París en el siglo XX, una premonición de Julio Verne


Llegué a este libro a través de otro, Física de lo imposible, de Michio Kaku, que trata de anticipar una visión del mundo en un futuro próximo a partir de los avances científicos del presente. Como ejemplo de visión profética, se habla de París en el siglo XX, novela de Julio Verne, escrita en 1863, y que fue guardada y olvidada durante más de un siglo hasta que accidentalmente fue descubierta por un biznieto del propio Verne  y publicada en 1994.

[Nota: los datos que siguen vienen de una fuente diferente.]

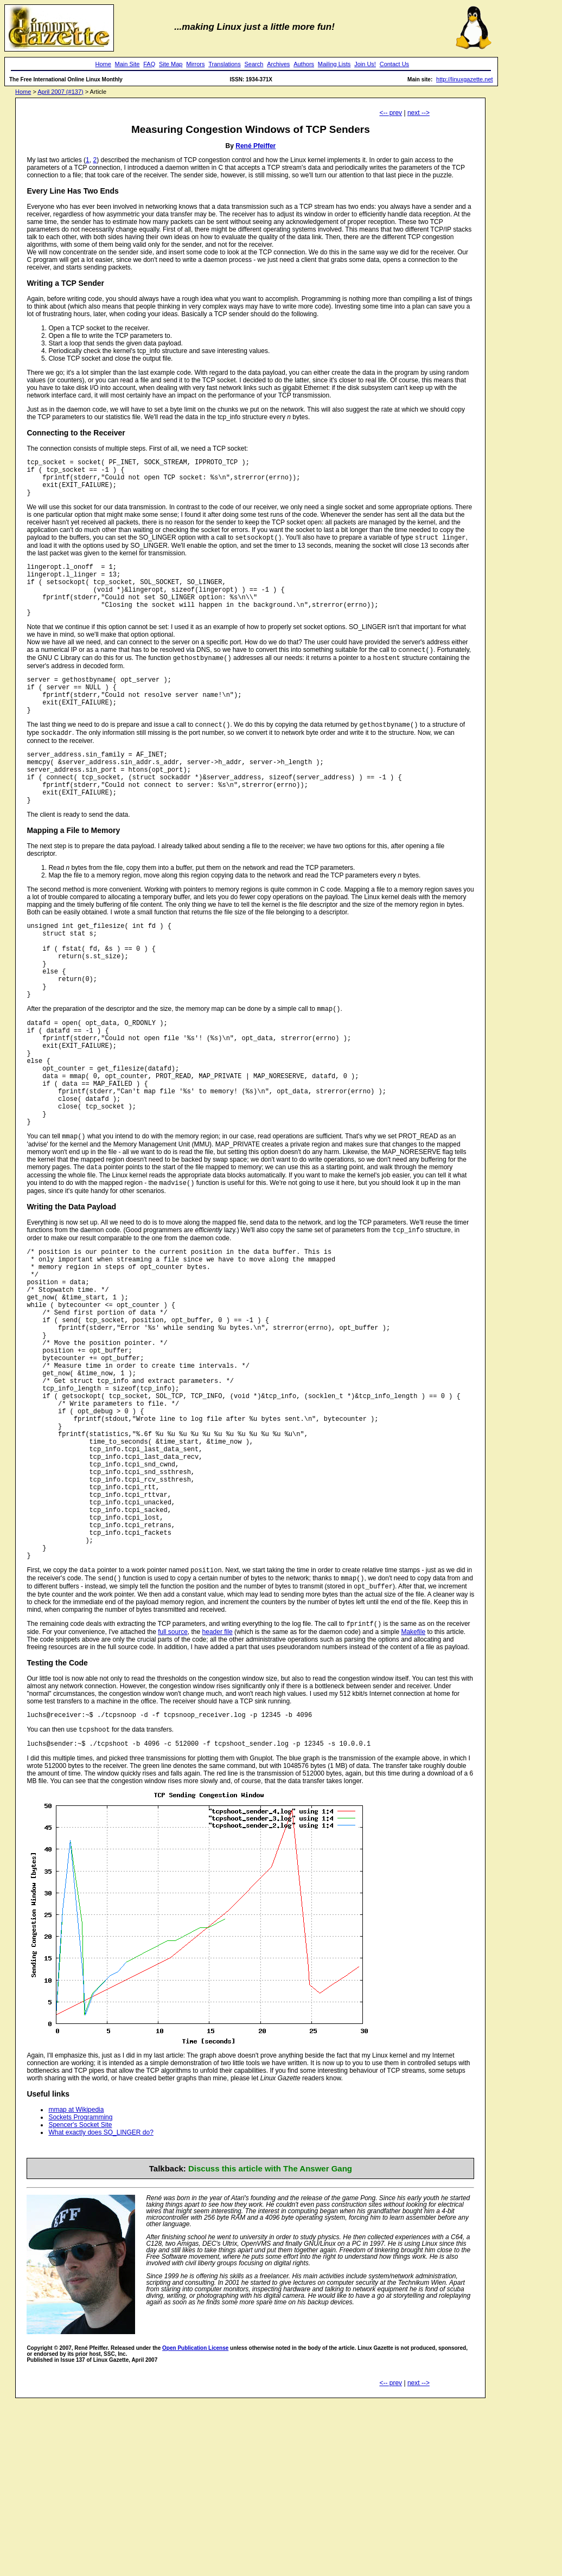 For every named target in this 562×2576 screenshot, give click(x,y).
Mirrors (195, 64)
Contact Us (394, 64)
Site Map (170, 64)
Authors (303, 64)
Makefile (413, 1792)
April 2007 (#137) (60, 91)
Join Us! (365, 64)
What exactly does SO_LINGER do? (100, 2297)
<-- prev (390, 113)
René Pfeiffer (255, 146)
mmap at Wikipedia (76, 2274)
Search (254, 64)
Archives (278, 64)
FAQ (149, 64)
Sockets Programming (80, 2281)
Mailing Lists (334, 64)
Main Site (127, 64)
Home (103, 64)
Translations (224, 64)
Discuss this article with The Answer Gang (270, 2332)
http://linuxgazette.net (464, 79)
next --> (418, 113)
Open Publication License (195, 2512)
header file (217, 1792)
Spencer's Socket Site (80, 2289)
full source (173, 1792) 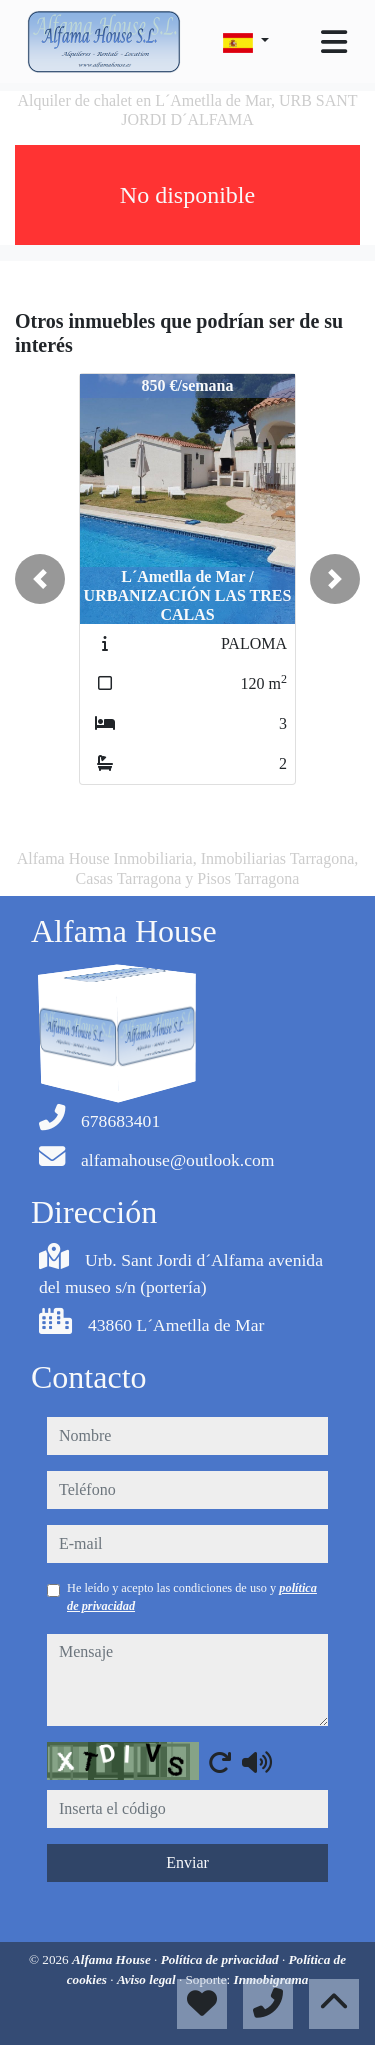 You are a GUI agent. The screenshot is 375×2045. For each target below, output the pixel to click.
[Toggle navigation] (334, 42)
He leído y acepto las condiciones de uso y (192, 1597)
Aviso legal (148, 1979)
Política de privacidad (221, 1959)
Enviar (187, 1862)
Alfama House (113, 1959)
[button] (40, 579) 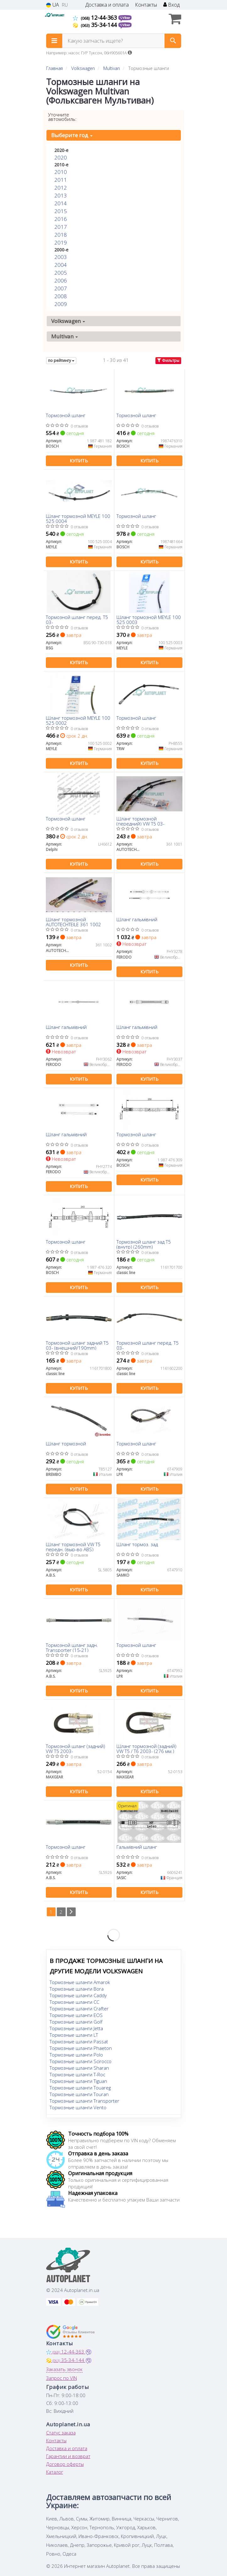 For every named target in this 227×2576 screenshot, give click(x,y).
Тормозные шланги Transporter (84, 2101)
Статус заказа (61, 2432)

De la mano del joven Jacques Dufrénoy, poeta fracasado, se nos lleva al París de 1960, casi un siglo después de que la novela fuera escrita. Y si es verdad que, teniendo eso en cuenta, resulta sorprendente la predicción tecnológica y futurista de Julio Verne al mostrarnos unas calles deslumbrantes de luz eléctrica y atestada de coches a gas, rascacielos de cristal, ascensores, trenes elevados de alta velocidad, equipos de fax y redes de comunicación globales, mayor admiración supone sus vaticinios sobre la deriva del espíritu humano.
Como escenario económico, se dice:
Abundaban los capitales y más aún los capitalistas a la caza de operaciones financieras o de negocios industriales…

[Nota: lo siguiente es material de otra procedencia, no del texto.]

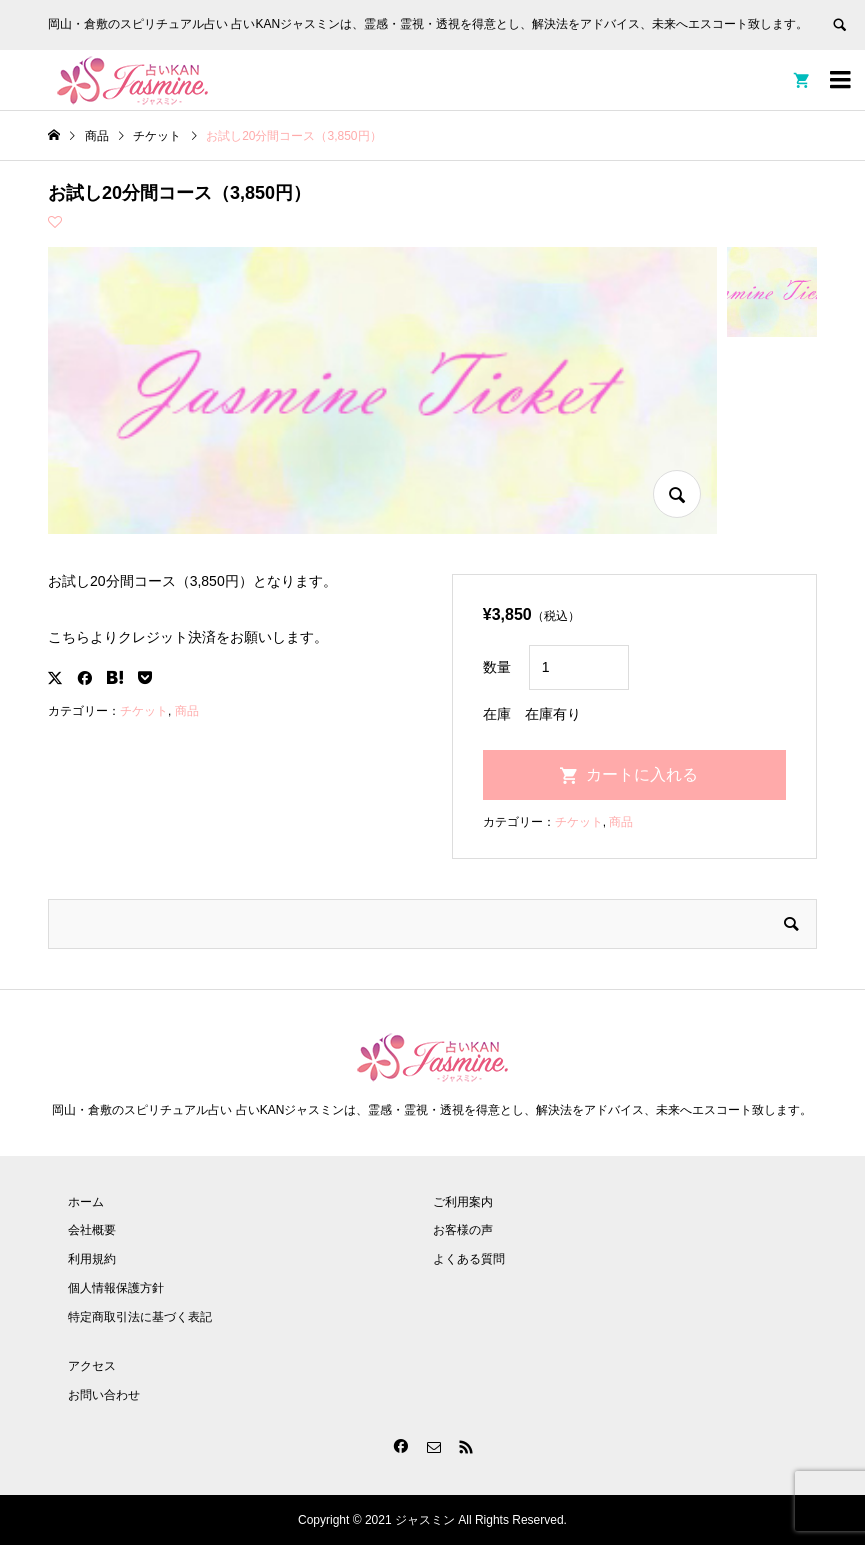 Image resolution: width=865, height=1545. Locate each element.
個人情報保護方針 (116, 1288)
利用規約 (92, 1259)
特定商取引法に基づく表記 (140, 1317)
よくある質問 (469, 1259)
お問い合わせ (104, 1395)
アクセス (92, 1366)
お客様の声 (463, 1230)
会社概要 (92, 1230)
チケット (144, 711)
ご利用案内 (463, 1202)
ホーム (86, 1202)
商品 (187, 711)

Y en ese escenario, la educación se centraliza en una Sociedad de Instrucción, que se presenta como un negocio, como una operación industrial, en la que se busca la rentabilidad y eficiencia:
Debemos confesar que el estudio de las humanidades y de las lenguas muertas  se había sacrificado bastante; el latín y el griego no sólo eran lenguas muertas, sino enterradas; existía aún, por mantener las formas, alguna clase de literatura, con pocos alumnos, de poca envergadura y muy mal considerada… Si bien ya casi nadie leía, por lo menos todo el mundo sabía leer e incluso escribir…
Y hace a continuación una descripción de cómo, a la vez que la gente de letras se convertía en una especie en extinción, los de ciencias se pavonean y multiplican en un sinfín de ramas y saberes cada vez más especializados.
Por fin se pregunta qué dirían los antepasados al ver todo esto, especialmente los avances tecnológicos:
Se habrían sorprendido mucho, sin duda, pero los hombres de 1960 ya no admiraban estas maravillas; las disfrutaban tranquilamente, sin por ello ser más felices, pues su talante apresurado, su marcha ansiosa, su ímpetu americano, ponían de manifiesto que el demonio del dinero los empujaba sin descanso y sin piedad.